MONTREAL — He would if he could.

Derek Stepan would play if he could in the Rangers’ potential clinching Game 5 in Montreal on Tuesday night, four days after undergoing surgery for the broken jaw he sustained on Brandon Prust’s hit 2:55 into the first period of last Thursday’s Game 3 at the Garden.

Of course he would.

He would play in the Rangers’ bid to advance to the Stanley Cup Final even while having been limited to a soft diet for the last five days, even while wearing the somewhat cumbersome and required full facial protection he did at the morning skate.

Of course he would.

And he did. And there he was, right in the center of things when the puck dropped on the Rangers’ first shot at advancing to the Stanley Cup final for the first time in 20 years.

There he was, Stepan between linemates Chris Kreider and Rick Nash, his return giving the Rangers their full complement of forwards for the first time since the sixth shift of Game 1, when Derick Brassard went down with an upper-body injury.

“If you can walk you can play,” Brian Boyle told The Post following the Blueshirts’ morning skate, hours before they attempted to eliminate the Canadiens. “And there are a lot of guys in here that are having trouble walking.

“But you still try.

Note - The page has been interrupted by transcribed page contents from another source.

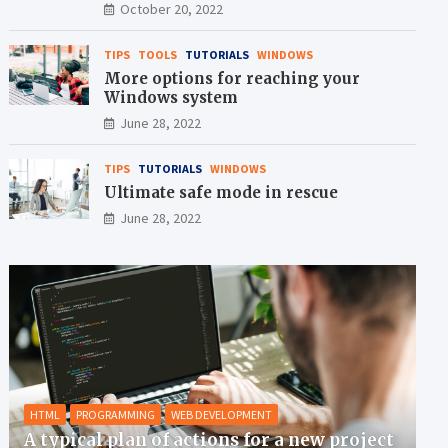
crisis
October 20, 2022
TIPS
TOOLS
TUTORIALS
WINDOWS
More options for reaching your
Windows system
June 28, 2022
TIPS
TUTORIALS
WINDOWS
Ultimate safe mode in rescue
June 28, 2022
HTML
PROGRAMMING
WEB DEVELOPMENT
A typical plan of actions for a new project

You still play. That’s what we’re taught. That’s what we live.”

Stepan, who participated fully in the skate while rejoining Kreider and Nash in line rushes, required medical clearance to return. No one within the Rangers organization would knowingly put him — or any athlete — in harm’s way by sending him on the ice without due diligence.

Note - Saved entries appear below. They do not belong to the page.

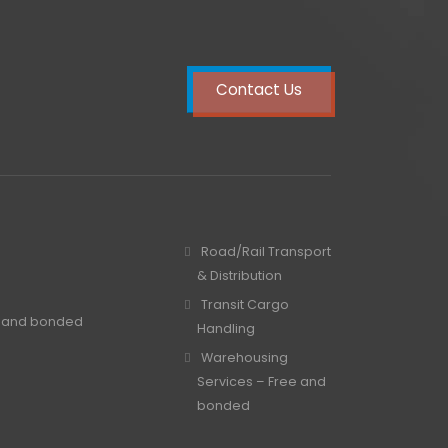
Contact Us
Road/Rail Transport
& Distribution
Transit Cargo
e and bonded
Handling
Warehousing
Services – Free and
bonded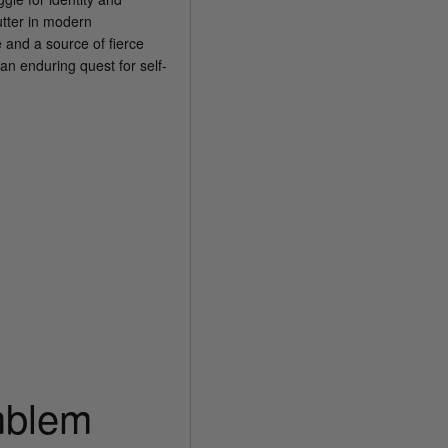
utter in modern
 and a source of fierce
an enduring quest for self-
mblem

“The only way he’s going to play is if he gets full medical clearance,” said coach Alain Vigneault. “That’s not going to be up to him.

“I couldn’t give you the full dynamics of it. I know we’ve got three doctors that are here that have obviously been talking to him since the operation,” Vigneault said. “To get into the specifics, I couldn’t tell you. I mean, they’re going to talk between the player and the doctors and obviously our [athletic trainer] and they’re going to make the call.”

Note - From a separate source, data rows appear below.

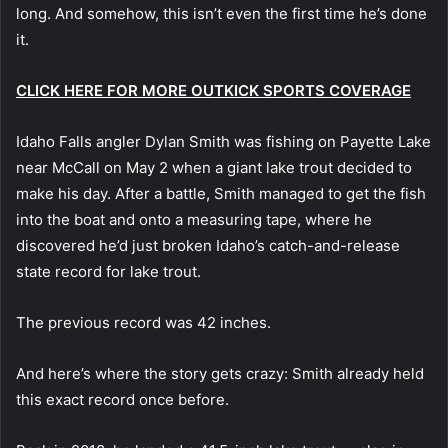
long. And somehow, this isn’t even the first time he’s done
it.
CLICK HERE FOR MORE OUTKICK SPORTS COVERAGE
Idaho Falls angler Dylan Smith was fishing on Payette Lake
near McCall on May 2 when a giant lake trout decided to
make his day. After a battle, Smith managed to get the fish
into the boat and onto a measuring tape, where he
discovered he’d just broken Idaho’s catch-and-release
state record for lake trout.
The previous record was 42 inches.
And here’s where the story gets crazy: Smith already held
this exact record once before.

Prior to Saturday’s Game 4, Stepan had never missed a match since the start of his NHL career in 2010-11, playing in 294 regular-season and 54 playoff games. He had played through painful bruises incurred from blocking shots. Last year, he didn’t miss a shift in the Rangers’ second-round Game 5 elimination match in Boston despite sustaining a nasty gash in his jaw and mouth early in the contest.

“You recognize it for sure when a teammate goes onto the ice in pain or is doing everything he can out there despite being limited by having an injury,” Ryan McDonagh said. “We all can identify and we all have a lot of respect for what that means to the group.

“When you’re in that situation, somehow you mentally block out the pain and do whatever you can,” the defenseman told The Post. “It’s the mentality of wanting to be out there, battling with your teammates. You do it for the guys in here.

“And with our situation, one win away from competing for the Stanley Cup, everyone wants to do whatever is possible to get us there.”

One game. One victory from returning to the Final for the first time in 20 years. This would not be just another game, hardly that, but the Rangers were trying to prepare as if it were just another night on the pond.
“I’m approaching it from a competitive standpoint,” McDonagh said. “We’re competing against this team in this game and I want to win it just like any other game I play in.

“Our group hates to lose.”

Stepan, who normally wears a visor, wore a plastic shield and plexiglass guard to protect his jaw. A plate had been inserted into the jaw during surgery to stabilize it so that it stays in line and does not become displaced while healing. Contact and body-checks given and taken in a playoff game would not normally be part of the recovery process.

This is neither a normal time nor a normal occupation.

“This time of year, you don’t have time to be 100 percent,” said Marty St. Louis, playing through pain of a very different and more personal nature.

Last year, with his team facing Game 6 extinction in the final, Boston’s Patrice Bergeron played with a broken rib, torn rib cartilage, a separated shoulder and what would be diagnosed as a punctured lung immediately following the Bruins’ defeat to the Blackhawks.

“It hurts to play hurt, but it hurts even more not to be able to play,” said Boyle. “It’s not about stroking anyone’s ego. So much of the dynamic goes unsaid, but it is never unappreciated.

“Guys know what the next guy is going through,” said No. 22, who leads all forwards in the playoffs with 25 blocked shots. “When you go through a run like this, it builds to something that you can’t really describe.
“But I guess it comes down to sacrifice. We sacrifice for one another.”